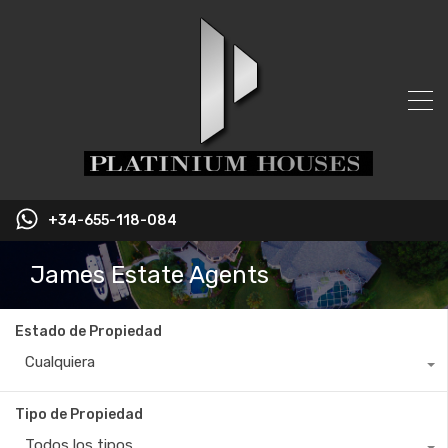
+34-655-118-084
James Estate Agents
Estado de Propiedad
Cualquiera
Tipo de Propiedad
Todos los tipos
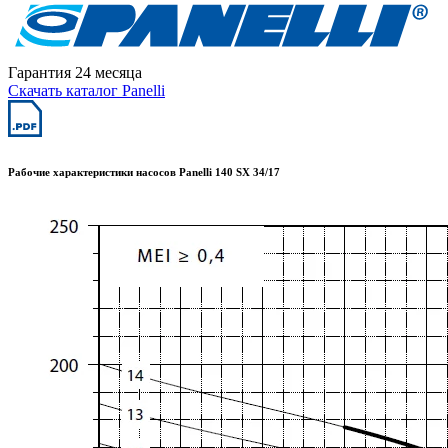
Гарантия 24 месяца
Скачать каталог Panelli
Рабочие характеристики насосов Panelli 140 SX 34/17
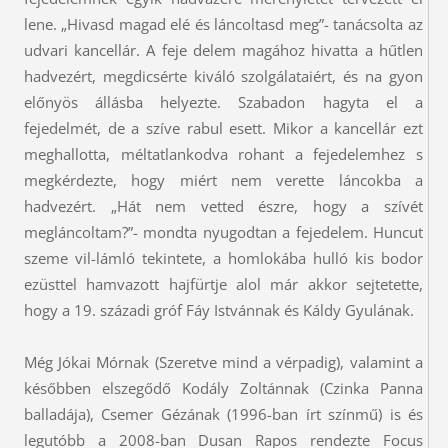
lene. „Hivasd magad elé és láncoltasd meg”- tanácsolta az
udvari kancellár. A feje delem magához hivatta a hűtlen
hadvezért, megdicsérte kiváló szolgálataiért, és na gyon
előnyös állásba helyezte. Szabadon hagyta el a
fejedelmét, de a szíve rabul esett. Mikor a kancellár ezt
meghallotta, méltatlankodva rohant a fejedelemhez s
megkérdezte, hogy miért nem verette láncokba a
hadvezért. „Hát nem vetted észre, hogy a szívét
megláncoltam?”- mondta nyugodtan a fejedelem. Huncut
szeme vil-lámló tekintete, a homlokába hulló kis bodor
ezüsttel hamvazott hajfürtje alol már akkor sejtetette,
hogy a 19. századi gróf Fáy Istvánnak és Káldy Gyulának.
Még Jókai Mórnak (Szeretve mind a vérpadig), valamint a
későbben elszegődő Kodály Zoltánnak (Czinka Panna
balladája), Csemer Gézának (1996-ban írt színmű) is és
legutóbb a 2008-ban Dusan Rapos rendezte Focus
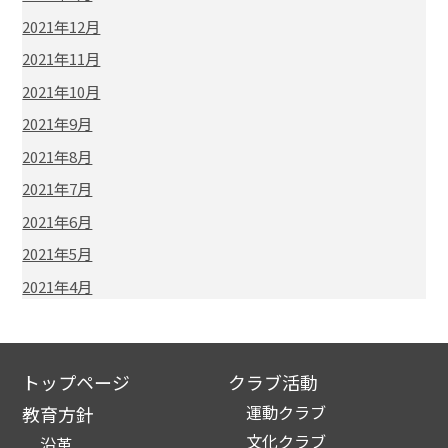
2021年12月
2021年11月
2021年10月
2021年9月
2021年8月
2021年7月
2021年6月
2021年5月
2021年4月
トップページ
クラブ活動
運動クラブ
教育方針
文化クラブ
沿革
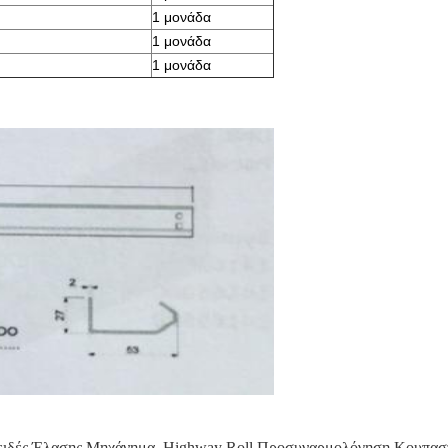
1 μονάδα
1 μονάδα
1 μονάδα
ιδές Έλασης Μηχάνημα
,
Highway Roll Προσυναρμολόγηση Κουπασ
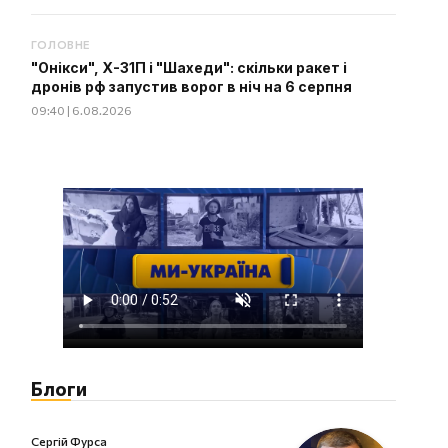
ГОЛОВНЕ
"Онікси", Х-31П і "Шахеди": скільки ракет і
дронів рф запустив ворог в ніч на 6 серпня
09:40 | 6.08.2026
Блоги
Сергій Фурса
....
▸ WORK REQUIRED:
Determine the number of lines in these entries that contain the word "hogy", and write only that number.

▸ THE ANSWER:
3